In terms of making sure that this would not come up in more realistic scenarios, I'm working on hooking Hypothesis into our dataset generation methods anyway, so I'll add make_regression into that, and then we can test a range of gnarlier but still somewhat realistic inputs. Even if that comes up empty, I'd say it's still probably worth leaving this issue open and trying to fix it at some point, since surprising inputs show up in real usage, but I 100% agree that this should not be a major priority at the moment.

wphicks commented 3 years ago

@beckernick is having some trouble posting right now, but he was kind enough to point out a couple of interesting things on this. First, if sklearn were using NNLS, wouldn't it force all coefficients to be >0? Second, if we force sklearn to use NNLS by passing positive=True, we get a very interesting result:

import cupy as cp
import numpy as np
from cuml import LinearRegression as cuLinearRegression
from sklearn.linear_model import LinearRegression as skLinearRegression
# One of several examples found with Hypothesis
X_train = np.array([[25000.750007327206, 25000.750007327206, 25000.750007327206, 25000.750007327206, 25000.750007327206], [1.0000000000222042, 37525.13455882354, 25000.750007327206, 25000.750007327206, 25000.750007327206], [25000.750007327206, 25000.750007327206, 25000.750007327206, 25000.750007327206, 25000.750007327206], [25000.750007327206, 25000.750007327206, 25000.750007327206, 25000.750007327206, 25000.750007327206]], dtype=np.float64)
y_train = np.array([1.0, 2.003848073721735, 2.003848073721735, 2.003848073721735], dtype=np.float64)
X_test = np.array([[25000.750007327206, 25000.750007327206, 25000.750007327206, 25000.750007327206, 25000.750007327206]], dtype=np.float64)
y_test = np.array([2.003848073721735], dtype=np.float64)
cuols = cuLinearRegression()
cuols.fit(X_train, y_train)
cu_predict = cuols.predict(X_test)
skols = skLinearRegression(positive=True)
skols.fit(X_train, y_train)
sk_predict = skols.predict(X_test)
print(cu_predict)  # [1.66923205]
print(sk_predict)  # [1.5625]
[1.66923205]
[1.66923205]

I'd like to make sure we're confident that we understand what's going on under the hood there, even if this is a weird degenerate case. @viclafargue I'm happy to pick up where you left off, or you can dive back into it if you'd like to keep picking at it.

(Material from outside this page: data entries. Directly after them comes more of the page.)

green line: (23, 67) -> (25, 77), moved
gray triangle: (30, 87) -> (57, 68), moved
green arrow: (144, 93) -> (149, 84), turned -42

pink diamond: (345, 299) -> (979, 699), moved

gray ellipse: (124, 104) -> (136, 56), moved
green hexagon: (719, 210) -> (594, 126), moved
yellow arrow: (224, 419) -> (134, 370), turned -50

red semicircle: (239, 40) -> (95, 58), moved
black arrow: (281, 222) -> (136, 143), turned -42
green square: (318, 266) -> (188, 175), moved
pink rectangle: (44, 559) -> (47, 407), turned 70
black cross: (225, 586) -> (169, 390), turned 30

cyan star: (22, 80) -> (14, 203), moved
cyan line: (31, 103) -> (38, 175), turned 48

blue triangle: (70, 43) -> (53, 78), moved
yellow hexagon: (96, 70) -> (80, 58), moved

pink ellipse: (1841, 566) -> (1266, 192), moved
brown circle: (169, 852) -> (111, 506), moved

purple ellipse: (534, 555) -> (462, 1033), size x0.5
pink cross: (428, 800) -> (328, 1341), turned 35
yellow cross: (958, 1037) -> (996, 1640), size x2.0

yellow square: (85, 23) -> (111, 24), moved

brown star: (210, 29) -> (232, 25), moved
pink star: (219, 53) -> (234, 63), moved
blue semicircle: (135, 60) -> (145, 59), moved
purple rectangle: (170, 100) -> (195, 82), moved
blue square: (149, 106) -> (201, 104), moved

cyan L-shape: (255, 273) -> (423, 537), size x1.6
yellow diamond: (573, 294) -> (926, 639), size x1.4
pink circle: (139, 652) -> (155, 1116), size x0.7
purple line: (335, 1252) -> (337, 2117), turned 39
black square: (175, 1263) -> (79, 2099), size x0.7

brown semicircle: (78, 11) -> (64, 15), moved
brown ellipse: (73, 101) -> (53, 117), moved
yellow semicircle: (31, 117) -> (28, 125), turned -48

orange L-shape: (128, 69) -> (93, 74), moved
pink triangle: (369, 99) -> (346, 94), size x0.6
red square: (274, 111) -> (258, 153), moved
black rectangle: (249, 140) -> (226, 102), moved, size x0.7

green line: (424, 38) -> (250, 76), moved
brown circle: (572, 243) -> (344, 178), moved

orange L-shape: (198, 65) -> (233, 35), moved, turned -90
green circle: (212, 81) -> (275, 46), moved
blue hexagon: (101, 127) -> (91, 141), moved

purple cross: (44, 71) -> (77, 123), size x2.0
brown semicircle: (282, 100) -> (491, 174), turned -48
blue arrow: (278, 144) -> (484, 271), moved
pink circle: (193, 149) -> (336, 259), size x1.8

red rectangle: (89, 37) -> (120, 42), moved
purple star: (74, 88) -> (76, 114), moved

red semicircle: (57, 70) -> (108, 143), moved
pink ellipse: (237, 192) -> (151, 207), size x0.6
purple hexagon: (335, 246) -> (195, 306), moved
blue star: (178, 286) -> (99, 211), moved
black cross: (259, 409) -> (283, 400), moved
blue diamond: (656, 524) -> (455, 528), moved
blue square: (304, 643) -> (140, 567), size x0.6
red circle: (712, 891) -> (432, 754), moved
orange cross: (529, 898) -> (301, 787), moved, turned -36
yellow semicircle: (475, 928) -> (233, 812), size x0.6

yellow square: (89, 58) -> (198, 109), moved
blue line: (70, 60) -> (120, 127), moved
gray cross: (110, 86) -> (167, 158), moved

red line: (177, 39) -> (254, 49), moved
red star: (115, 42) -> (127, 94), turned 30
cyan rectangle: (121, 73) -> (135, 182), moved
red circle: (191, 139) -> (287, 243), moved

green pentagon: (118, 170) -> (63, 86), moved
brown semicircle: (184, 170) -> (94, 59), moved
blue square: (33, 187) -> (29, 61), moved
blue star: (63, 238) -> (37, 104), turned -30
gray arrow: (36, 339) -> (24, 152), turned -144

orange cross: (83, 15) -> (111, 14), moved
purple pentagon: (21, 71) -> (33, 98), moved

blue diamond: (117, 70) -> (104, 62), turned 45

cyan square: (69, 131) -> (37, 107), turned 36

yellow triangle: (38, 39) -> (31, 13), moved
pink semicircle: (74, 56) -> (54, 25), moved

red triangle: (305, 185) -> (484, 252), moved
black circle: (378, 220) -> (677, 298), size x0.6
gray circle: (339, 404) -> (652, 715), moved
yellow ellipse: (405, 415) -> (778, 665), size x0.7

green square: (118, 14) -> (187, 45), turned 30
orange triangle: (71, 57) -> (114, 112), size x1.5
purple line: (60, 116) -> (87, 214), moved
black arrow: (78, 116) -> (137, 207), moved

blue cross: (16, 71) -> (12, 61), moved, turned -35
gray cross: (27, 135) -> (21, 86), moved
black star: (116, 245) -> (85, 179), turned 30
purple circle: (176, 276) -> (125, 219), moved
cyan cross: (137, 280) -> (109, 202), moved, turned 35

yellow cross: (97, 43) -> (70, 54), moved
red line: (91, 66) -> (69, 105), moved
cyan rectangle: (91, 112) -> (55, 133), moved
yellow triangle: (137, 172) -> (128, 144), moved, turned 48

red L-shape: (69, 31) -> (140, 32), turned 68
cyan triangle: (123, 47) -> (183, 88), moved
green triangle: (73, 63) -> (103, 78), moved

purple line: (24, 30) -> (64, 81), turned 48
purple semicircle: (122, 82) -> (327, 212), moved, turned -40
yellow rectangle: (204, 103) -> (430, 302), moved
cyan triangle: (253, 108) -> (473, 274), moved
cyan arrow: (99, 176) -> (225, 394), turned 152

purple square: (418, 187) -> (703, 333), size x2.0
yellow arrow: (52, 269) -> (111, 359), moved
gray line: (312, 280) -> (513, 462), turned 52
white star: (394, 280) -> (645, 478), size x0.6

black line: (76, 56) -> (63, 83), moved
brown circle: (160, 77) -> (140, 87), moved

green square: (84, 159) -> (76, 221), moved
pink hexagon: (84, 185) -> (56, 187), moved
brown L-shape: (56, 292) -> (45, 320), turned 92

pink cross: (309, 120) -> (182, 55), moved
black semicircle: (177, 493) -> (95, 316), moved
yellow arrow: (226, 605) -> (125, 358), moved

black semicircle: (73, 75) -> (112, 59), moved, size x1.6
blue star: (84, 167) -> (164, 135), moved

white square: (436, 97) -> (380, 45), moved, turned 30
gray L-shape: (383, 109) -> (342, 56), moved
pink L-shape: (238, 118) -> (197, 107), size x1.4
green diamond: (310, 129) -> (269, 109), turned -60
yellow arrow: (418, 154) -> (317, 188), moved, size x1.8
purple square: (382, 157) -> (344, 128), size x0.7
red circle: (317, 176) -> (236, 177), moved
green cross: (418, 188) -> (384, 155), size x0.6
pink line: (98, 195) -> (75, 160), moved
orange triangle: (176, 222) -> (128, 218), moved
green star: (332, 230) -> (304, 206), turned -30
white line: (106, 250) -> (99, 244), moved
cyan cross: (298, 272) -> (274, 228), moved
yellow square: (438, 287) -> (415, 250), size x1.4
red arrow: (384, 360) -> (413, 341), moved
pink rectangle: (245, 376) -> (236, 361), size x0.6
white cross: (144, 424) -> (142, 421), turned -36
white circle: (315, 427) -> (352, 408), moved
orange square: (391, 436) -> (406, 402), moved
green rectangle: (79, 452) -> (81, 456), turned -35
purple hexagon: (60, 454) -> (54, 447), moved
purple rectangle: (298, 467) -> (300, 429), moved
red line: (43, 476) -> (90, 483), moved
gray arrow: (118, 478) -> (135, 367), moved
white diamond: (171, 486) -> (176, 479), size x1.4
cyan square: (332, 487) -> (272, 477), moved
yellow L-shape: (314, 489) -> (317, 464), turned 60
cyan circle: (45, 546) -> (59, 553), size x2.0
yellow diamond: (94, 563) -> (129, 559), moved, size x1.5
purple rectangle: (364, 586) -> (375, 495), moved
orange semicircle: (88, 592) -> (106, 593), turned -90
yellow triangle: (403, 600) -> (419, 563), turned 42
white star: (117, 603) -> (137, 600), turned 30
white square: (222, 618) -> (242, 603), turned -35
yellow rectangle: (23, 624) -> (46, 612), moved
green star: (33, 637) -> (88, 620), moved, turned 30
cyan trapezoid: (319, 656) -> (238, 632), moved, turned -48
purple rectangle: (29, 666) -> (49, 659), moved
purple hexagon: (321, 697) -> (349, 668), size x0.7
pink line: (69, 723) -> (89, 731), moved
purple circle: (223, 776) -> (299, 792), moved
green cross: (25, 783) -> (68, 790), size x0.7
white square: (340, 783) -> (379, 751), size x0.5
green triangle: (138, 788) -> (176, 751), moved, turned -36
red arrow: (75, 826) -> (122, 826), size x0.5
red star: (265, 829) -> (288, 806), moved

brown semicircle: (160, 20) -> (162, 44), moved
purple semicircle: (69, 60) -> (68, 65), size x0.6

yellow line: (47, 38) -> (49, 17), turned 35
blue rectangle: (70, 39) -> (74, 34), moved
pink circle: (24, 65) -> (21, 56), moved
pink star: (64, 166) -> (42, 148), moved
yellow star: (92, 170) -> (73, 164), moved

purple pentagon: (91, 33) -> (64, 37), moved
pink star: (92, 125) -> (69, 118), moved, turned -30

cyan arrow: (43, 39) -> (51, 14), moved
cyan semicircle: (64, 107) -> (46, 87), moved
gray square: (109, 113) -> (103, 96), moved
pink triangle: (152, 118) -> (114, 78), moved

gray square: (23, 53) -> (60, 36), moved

viclafargue commented 3 years ago

My bad, you're right it uses scipy.linalg.lsts when the positive parameter is unset. NNLS seems to produce similar predictions, that's interesting. Would also be interesting to check the coefficients and biases.

The least square function of Scipy can call multiple LAPACK methods (gelsd, gelsy and gelss). It uses gelsd as default.

viclafargue commented 3 years ago

The three LAPACK methods seems to produce somewhat similar results, distinct from the one of cuML : lapack_methods_vs_cuml.py.txt

github-actions[bot] commented 3 years ago

This issue has been labeled inactive-30d due to no recent activity in the past 30 days. Please close this issue if no further response or action is needed. Otherwise, please respond with a comment indicating any updates or changes to the original issue and/or confirm this issue still needs to be addressed. This issue will be labeled inactive-90d if there is no activity in the next 60 days.

wphicks commented 3 years ago

Still relevant and still worth investigating, I think. Not a super high-priority issue at the moment, though, so no recent updates.

github-actions[bot] commented 3 years ago

This issue has been labeled inactive-30d due to no recent activity in the past 30 days. Please close this issue if no further response or action is needed. Otherwise, please respond with a comment indicating any updates or changes to the original issue and/or confirm this issue still needs to be addressed. This issue will be labeled inactive-90d if there is no activity in the next 60 days.